The fiscal discipline plan laid out by finance minister Arun Jaitley in Budget 2016-17 has raised hopes of an interest rate cut by the Reserve Bank of India.
“The RBI should be satisfied with the finance minister’s announcement on the fiscal deficit target, and the quality of expenditure and revenues. This should get a room for the RBI to cut repo rate by 25 basis points (bps),” said N S Venkatesh, CFO of IDBI Bank.
Repo is the rate at which banks borrow from the RBI. A cut in repo rate can lead to banks reducing their lending rates benefitting the borrowers.
In his budget speech on Monday, Jaitley had said that the government will adhere to its fiscal deficit target of 3.5% for 2016-17.
“The RBI is likely to continue with its accommodative stance and may go for a 25 basis points rate cut,” an HSBC report said.
“The RBI has to consider that (rate cut) given the fact that CPI (consumer price index) is coming in below what they had indicated to be the glide path and given that fiscal discipline is being maintained.
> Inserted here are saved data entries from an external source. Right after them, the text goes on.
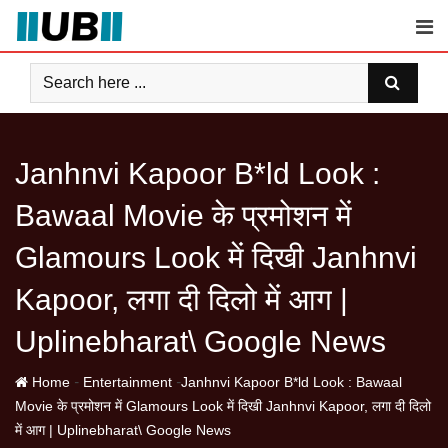
Skip
to
content
Janhnvi Kapoor B*ld Look :
Bawaal Movie के प्रमोशन में
Glamours Look में दिखी Janhnvi
Kapoor, लगा दी दिलो में आग |
Uplinebharat\ Google News
-
-
Home
Entertainment
Janhnvi Kapoor B*ld Look : Bawaal
Movie के प्रमोशन में Glamours Look में दिखी Janhnvi Kapoor, लगा दी दिलो
में आग | Uplinebharat\ Google News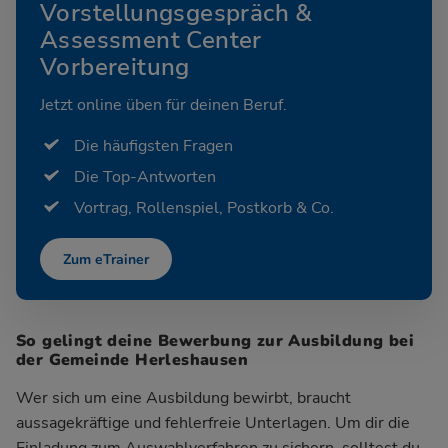
Vorstellungsgespräch &
Assessment Center
Vorbereitung
Jetzt online üben für deinen Beruf.
Die häufigsten Fragen
Die Top-Antworten
Vortrag, Rollenspiel, Postkorb & Co.
Zum eTrainer
So gelingt deine Bewerbung zur Ausbildung bei
der Gemeinde Herleshausen
Wer sich um eine Ausbildung bewirbt, braucht
aussagekräftige und fehlerfreie Unterlagen. Um dir die
Einladung zum Auswahlverfahren zu sichern, solltest du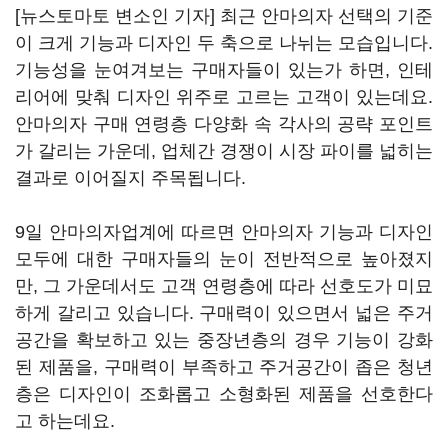
[뉴스토마토 변소인 기자] 최근 안마의자 선택의 기준
이 크게 기능과 디자인 두 축으로 나뉘는 모습입니다.
기능성을 눈여겨보는 구매자들이 있는가 하면, 인테
리어에 맞춰 디자인 위주로 고르는 고객이 있는데요.
안마의자 구매 연령층 다양화 속 각사의 공략 포인트
가 갈리는 가운데, 업체간 경쟁이 시장 파이를 넓히는
결과로 이어질지 주목됩니다.
9일 안마의자업계에 따르면 안마의자 기능과 디자인
모두에 대한 구매자들의 눈이 전반적으로 높아졌지
만, 그 가운데서도 고객 연령층에 따라 선호도가 미묘
하게 갈리고 있습니다. 구매력이 있으면서 넓은 주거
공간을 확보하고 있는 중장년층의 경우 기능이 강화
된 제품을, 구매력이 부족하고 주거공간이 좁은 청년
층은 디자인이 조화롭고 소형화된 제품을 선호한다
고 하는데요.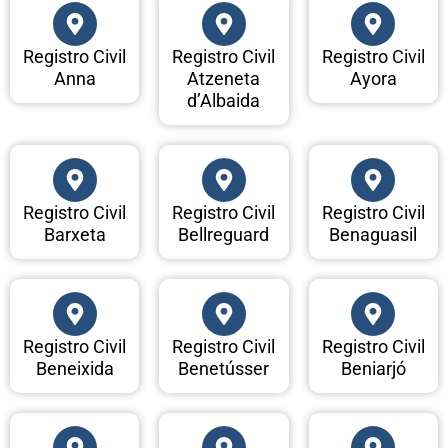
Registro Civil
Registro Civil
Registro Civil
Anna
Atzeneta
Ayora
d’Albaida
Registro Civil
Registro Civil
Registro Civil
Barxeta
Bellreguard
Benaguasil
Registro Civil
Registro Civil
Registro Civil
Beneixida
Benetússer
Beniarjó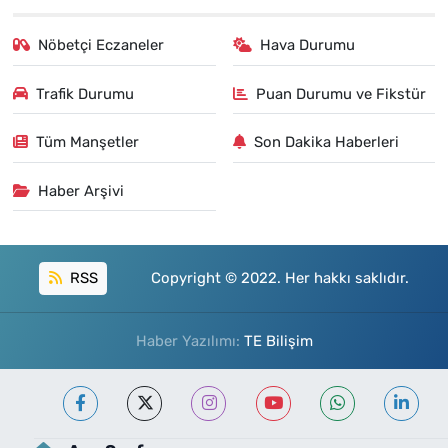
Nöbetçi Eczaneler
Hava Durumu
Trafik Durumu
Puan Durumu ve Fikstür
Tüm Manşetler
Son Dakika Haberleri
Haber Arşivi
RSS
Copyright © 2022. Her hakkı saklıdır.
Haber Yazılımı:
TE Bilişim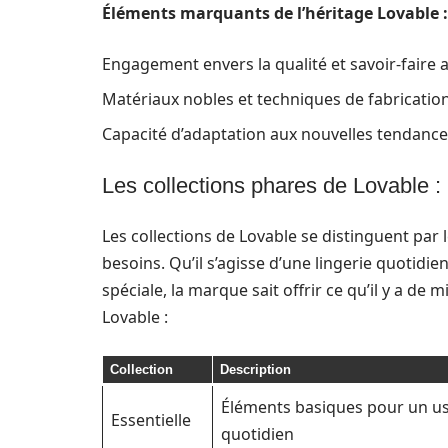
Éléments marquants de l’héritage Lovable :
Engagement envers la qualité et savoir-faire a
Matériaux nobles et techniques de fabrication
Capacité d’adaptation aux nouvelles tendance
Les collections phares de Lovable : 
Les collections de Lovable se distinguent par l
besoins. Qu’il s’agisse d’une lingerie quotid
spéciale, la marque sait offrir ce qu’il y a de
Lovable :
Collection
Description
Éléments basiques pour un u
Essentielle
quotidien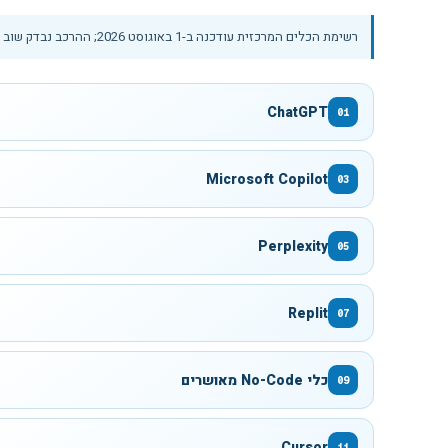
רשימת הכלים המרכזית עודכנה ב-
1 באוגוסט 2026
; ההרכב נבדק שוב 
ChatGPT
01
Microsoft Copilot
03
Perplexity
05
Replit
07
כלי No-Code מאושרים
09
Cursor
11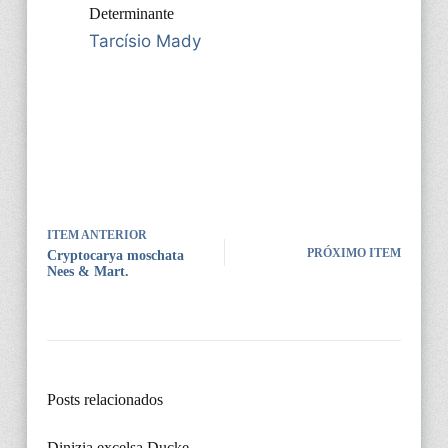
Determinante
Tarcísio Mady
ITEM ANTERIOR
PRÓXIMO ITEM
Cryptocarya moschata
Nees & Mart.
Posts relacionados
Dinizia excelsa Ducke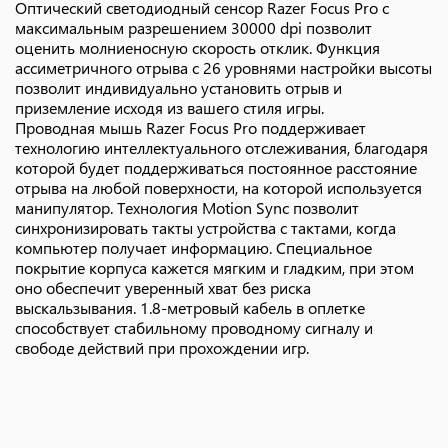
Оптический светодиодный сенсор Razer Focus Pro с
максимальным разрешением 30000 dpi позволит
оценить молниеносную скорость отклик. Функция
ассиметричного отрыва с 26 уровнями настройки высоты
позволит индивидуально установить отрыв и
приземление исходя из вашего стиля игры.
Проводная мышь Razer Focus Pro поддерживает
технологию интеллектуального отслеживания, благодаря
которой будет поддерживаться постоянное расстояние
отрыва на любой поверхности, на которой используется
манипулятор. Технология Motion Sync позволит
синхронизировать такты устройства с тактами, когда
компьютер получает информацию. Специальное
покрытие корпуса кажется мягким и гладким, при этом
оно обеспечит уверенный хват без риска
выскальзывания. 1.8-метровый кабель в оплетке
способствует стабильному проводному сигналу и
свободе действий при прохождении игр.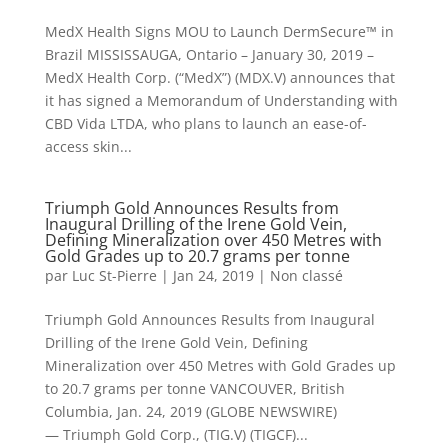
MedX Health Signs MOU to Launch DermSecure™ in
Brazil MISSISSAUGA, Ontario – January 30, 2019 –
MedX Health Corp. (“MedX”) (MDX.V) announces that
it has signed a Memorandum of Understanding with
CBD Vida LTDA, who plans to launch an ease-of-
access skin...
Triumph Gold Announces Results from
Inaugural Drilling of the Irene Gold Vein,
Defining Mineralization over 450 Metres with
Gold Grades up to 20.7 grams per tonne
par
Luc St-Pierre
|
Jan 24, 2019
|
Non classé
Triumph Gold Announces Results from Inaugural
Drilling of the Irene Gold Vein, Defining
Mineralization over 450 Metres with Gold Grades up
to 20.7 grams per tonne VANCOUVER, British
Columbia, Jan. 24, 2019 (GLOBE NEWSWIRE)
— Triumph Gold Corp., (TIG.V) (TIGCF)...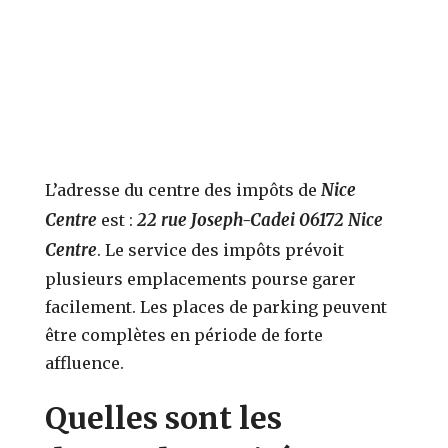
Nice
L’adresse du centre des impôts de
Centre
22 rue Joseph-Cadei 06172 Nice
est :
Centre
. Le service des impôts prévoit
plusieurs emplacements pourse garer
facilement. Les places de parking peuvent
être complètes en période de forte
affluence.
Quelles sont les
So definitely this is something that the RBI will be thinking about,” SBI chairperson Arundhati Bhattacharya said.
The CPI or retail inflation stood at 5.69% in January, lower than the RBI’s estimate of 6%.
“This (sticking to the fiscal deficit target) is very positive for interest rates. As a follow through of this, I expect the Reserve Bank of India to consider dropping of interest rates and repo rates sometime in March,” Kotak said.
Anubhuti Sahay, head, South Asia economic research, Standard Charted Bank, said: “The RBI will reduce the repo rate at its April 5 policy meeting, if not sooner.”